Add Hive Data Sources to Alation

Follow this checklist:

  1. Open the ports that apply: Ports for Hive.

  2. Make sure you have done the preliminary configurations that apply to your Hive instance: Pre-configurations.

  3. Make sure you have set up the Hive service account and granted the required permissions to this account: Database Service Account.

  4. If using configuration-based Hive, make sure it is enabled on your instance: Enabling Configuration-Based Hive.

  5. If using configuration-based Hive framework, follow the steps in: Configuration-Based Hive.

  6. For default Hive, see Default Hive.

Hive Built-In Driver Known Issue

Important

If you connect to Cloudera, the default JDBC driver for Hive will fail during configuration. The JDBC driver cannot be changed until after the connection is established. To resolve this issue, you will have to change the default driver to the following driver in the list of drivers on the Settings page:

com.alation.drivers.hive.Hive2Driver.com.alation.drivers.hive.one.kerb_ssl_patched.1.1.1-kerberos-ssl-patched-1.1.1

Ports for Hive

Section applies to both configuration-based and default Hive.

  1. Required Ports

    Make sure you have opened the firewall ports that apply to your Hive configuration for Alation:

    • Port 10000 to Hive Server

    • Port 9083 to Hive Metastore server

    • Port 50070 or 9870 to WebHDFS server

      • The default WebHDFS port depends on the Hadoop version and distribution. For Hadoop 2.x, the default WebHDFS port is 50070. For Hadoop 3.x, in some of the distributions, the default WebHDFS port may be 9870. For example, in the latest CDH distribution, the default WebHDFS port is 9870.

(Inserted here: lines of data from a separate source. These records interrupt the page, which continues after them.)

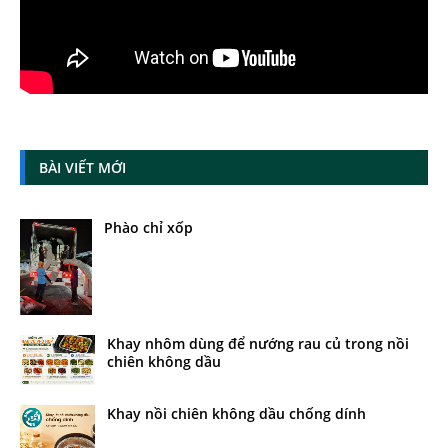
BÀI VIẾT MỚI
Phào chỉ xốp
Khay nhôm dùng để nướng rau củ trong nồi
chiên không dầu
Khay nồi chiên không dầu chống dính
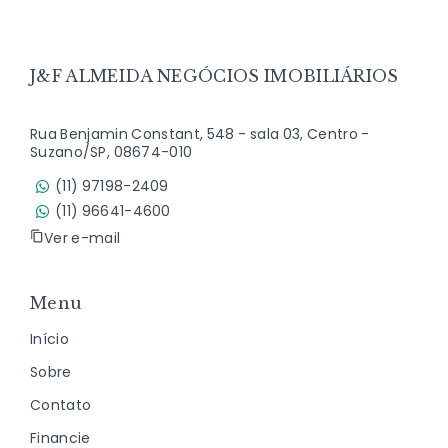
J&F ALMEIDA NEGÓCIOS IMOBILIÁRIOS
Rua Benjamin Constant, 548 - sala 03, Centro -
Suzano/SP, 08674-010
(11) 97198-2409
(11) 96641-4600
Ver e-mail
Menu
Início
Sobre
Contato
Financie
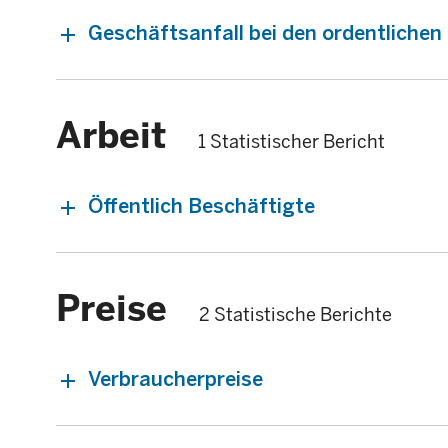
Geschäftsanfall bei den ordentliche
Arbeit
1 Statistischer Bericht
Öffentlich Beschäftigte
Preise
2 Statistische Berichte
Verbraucherpreise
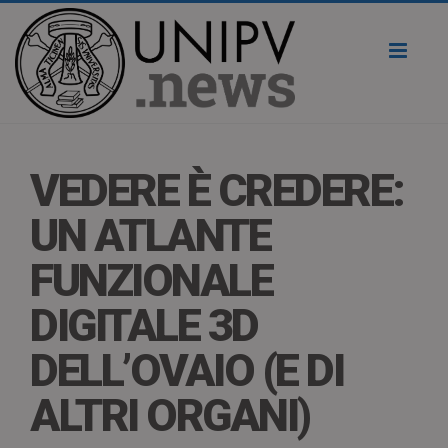
Toggl
naviga
VEDERE È CREDERE:
UN ATLANTE
FUNZIONALE
DIGITALE 3D
DELL’OVAIO (E DI
ALTRI ORGANI)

    • Port 14000 to HttpFS server, if using HttpFS

    • Port 1006 on datanodes. WebHDFS requests are redirected to it.

  1. Ports for Kerberos

    If using Kerberos authentication, open:

    • TCP/UDP port 88 to all Kerberos servers involved in the authentication chain.

      Important

      Using Kerberos authentication requires pre-configuration. If you have not done Kerberos preconfiguration yet, refer to the section Configuring Kerberos for Data Source Authentication. Hive setup will fail if you select Kerberos in Hive settings, without completing this preconfiguration first.

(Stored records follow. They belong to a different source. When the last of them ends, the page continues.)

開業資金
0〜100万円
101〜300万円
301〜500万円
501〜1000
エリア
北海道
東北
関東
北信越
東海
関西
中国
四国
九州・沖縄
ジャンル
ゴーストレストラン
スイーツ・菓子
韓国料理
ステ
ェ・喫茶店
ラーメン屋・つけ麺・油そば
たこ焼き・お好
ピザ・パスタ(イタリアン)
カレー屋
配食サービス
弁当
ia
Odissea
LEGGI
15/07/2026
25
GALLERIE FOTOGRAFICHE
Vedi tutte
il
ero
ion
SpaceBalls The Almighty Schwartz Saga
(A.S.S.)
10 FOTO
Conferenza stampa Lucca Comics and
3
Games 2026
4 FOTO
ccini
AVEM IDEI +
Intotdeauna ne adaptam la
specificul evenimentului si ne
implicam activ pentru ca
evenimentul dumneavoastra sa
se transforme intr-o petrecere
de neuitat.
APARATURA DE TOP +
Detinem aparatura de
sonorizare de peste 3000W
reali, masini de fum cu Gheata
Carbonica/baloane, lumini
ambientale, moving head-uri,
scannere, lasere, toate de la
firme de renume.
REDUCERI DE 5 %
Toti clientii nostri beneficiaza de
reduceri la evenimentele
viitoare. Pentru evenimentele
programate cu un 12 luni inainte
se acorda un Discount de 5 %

  2. Ports for Apache Knox

    If using Apache Knox, open:

    • Port 8443 for Knox connections.

Pre-configurations

Section applies to both Configuration-Based and Default Hive.

User Impersonation

Before enabling user impersonation, have your Hadoop admin add the following properties to the Hadoop Cluster’s core-site.xml file:

  • hadoop.proxyuser.<service account username>.hosts=*

  • hadoop.proxyuser.<service account username>.groups=*

After this is done, if User Impersonation is required, it can be enabled for this data source on the Settings page.

Kerberos

Connection to Kerberized data sources in Alation requires pre-configuration. Make sure you have performed Kerberos configuration for your Alation instance before you add any Kerberized data sources to the catalog.

Proxies

For Hive data sources, Alation supports authentication using several security applications. Some of them have configuration specifics, others do not.

Knox

Knox is supported for Metadata Extraction (MDE) and Query Log Ingestion (QLI), replacing the Hive server URI with the Knox Server URI in the data source configuration.

For the configuration-based Hive, MDE will not be proxied by Knox and will go through the Metastore.

Apache Ranger

If using Ranger, make sure you fulfill the requirement for the service account. See Using Apache Ranger.

Apache Zookeeper

(No specific requirements)

Blue Talon

(No specific requirements)

Database Service Account

We recommend that you create a Hive service account for Alation before adding the Hive data source to the catalog. The Hive service account that Alation will use to connect requires several permissions for the automated Metadata Extraction (MDE), Data Profiling, and Query Log Ingestion (QLI) jobs to run successfully. See the tables below for specific grants required for each data job.

Using Apache Ranger

If using Apache Ranger, ensure that the service account has SELECT permissions on all schemas and access to the Metastore.

MDE

Plain vanilla Hive environment without authentication

No requirements

Kerberized Hive instance

  • SELECT privileges

  • We recommend creating the service account in the same realm as the one used by Hive users.

Data Profiling

Plain vanilla Hive environment without authentication

No requirements

Kerberized Hive instance

  • SELECT privileges

Depending on your Hive authorization configuration use one of the methods:

  • Storage Based ACLs Service account needs READ access to all DB folders/files that need to be sampled.

  • SQL Based ACLs Grant SELECT on DBs and tables that need to be sampled to service account.

Query Log Ingestion

We need the following for automated Hive QLI:

  • Service account needs READ permission to Job History Logs directory on HDFS.

  • If your configuration is Hive on HDP + Tez, give the service account READ_EXECUTE permission for directory /ats/done on your HDP cluster.